Underlying this entire ecosystem is connectivity – the ability to link registries, exchanges, custodians, project developers, financial institutions and investors through interoperable digital infrastructure that removes fragmentation across markets and geographies. When these elements operate together, capital can flow more efficiently into sustainable real-world assets, providing investors with access to verified, transparent and liquid opportunities while enabling climate action to scale economically. In this way, the 7Cs framework reinforces a fundamental principle: sustainability initiatives can only achieve global impact when environmental integrity, economic value and market infrastructure operate as a single, connected system.

 

Ambition is not enough

Perhaps the most important lesson emerging from global climate discussions is that ambition alone is not enough. The world does not lack climate commitments, sustainability targets or environmental initiatives. What it lacks is the infrastructure required to translate those ambitions into functioning financial markets. Without a trusted digital infrastructure, climate markets remain fragmented, regional and capital-constrained.
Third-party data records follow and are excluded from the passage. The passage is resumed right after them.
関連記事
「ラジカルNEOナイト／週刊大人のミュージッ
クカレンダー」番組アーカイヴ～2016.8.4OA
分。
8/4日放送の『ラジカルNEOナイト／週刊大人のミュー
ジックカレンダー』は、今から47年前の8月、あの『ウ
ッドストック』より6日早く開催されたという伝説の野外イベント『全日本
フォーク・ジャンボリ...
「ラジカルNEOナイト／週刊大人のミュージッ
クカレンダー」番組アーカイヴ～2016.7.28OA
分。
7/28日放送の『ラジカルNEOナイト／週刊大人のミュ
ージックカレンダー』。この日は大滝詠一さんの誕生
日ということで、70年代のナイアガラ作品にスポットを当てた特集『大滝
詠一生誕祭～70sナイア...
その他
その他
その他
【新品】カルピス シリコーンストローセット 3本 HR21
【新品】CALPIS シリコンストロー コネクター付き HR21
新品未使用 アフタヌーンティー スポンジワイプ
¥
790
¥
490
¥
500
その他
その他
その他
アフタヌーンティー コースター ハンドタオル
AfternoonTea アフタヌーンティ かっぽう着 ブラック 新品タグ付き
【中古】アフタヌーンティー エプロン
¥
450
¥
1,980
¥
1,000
We are at the early stages of what will likely become one of the most significant financial transformations of the coming decades. Sustainable digital RWAs have the potential to reshape how global markets value natural capital, sustainability outcomes and resource production. For countries rich in natural resources (particularly across the Global South), this transformation represents a major economic opportunity. Many of the world’s most valuable climate assets already exist within these regions, from biodiversity and forests to critical minerals and renewable energy potential.
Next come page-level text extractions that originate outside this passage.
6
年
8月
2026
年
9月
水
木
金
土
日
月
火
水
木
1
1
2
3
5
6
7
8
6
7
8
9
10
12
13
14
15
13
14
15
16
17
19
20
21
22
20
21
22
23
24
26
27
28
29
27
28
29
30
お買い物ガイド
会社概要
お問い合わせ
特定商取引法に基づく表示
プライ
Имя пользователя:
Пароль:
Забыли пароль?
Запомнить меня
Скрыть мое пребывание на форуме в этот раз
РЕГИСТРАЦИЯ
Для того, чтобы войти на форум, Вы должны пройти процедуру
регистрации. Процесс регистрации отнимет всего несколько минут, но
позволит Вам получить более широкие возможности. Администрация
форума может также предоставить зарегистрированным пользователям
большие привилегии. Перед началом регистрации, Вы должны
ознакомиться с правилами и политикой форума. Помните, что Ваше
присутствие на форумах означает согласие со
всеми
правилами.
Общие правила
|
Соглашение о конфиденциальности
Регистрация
The challenge now is to structure these assets in ways that allow them to participate fully in global capital markets. With the right interoperable infrastructure, that opportunity can be realised.  And when climate assets become trusted, investable and liquid, the flow of traditional and digital capital needed to support a more resilient global economy can finally begin to scale.

 

The next phase of climate finance will not be defined by pledges but by infrastructural transformation.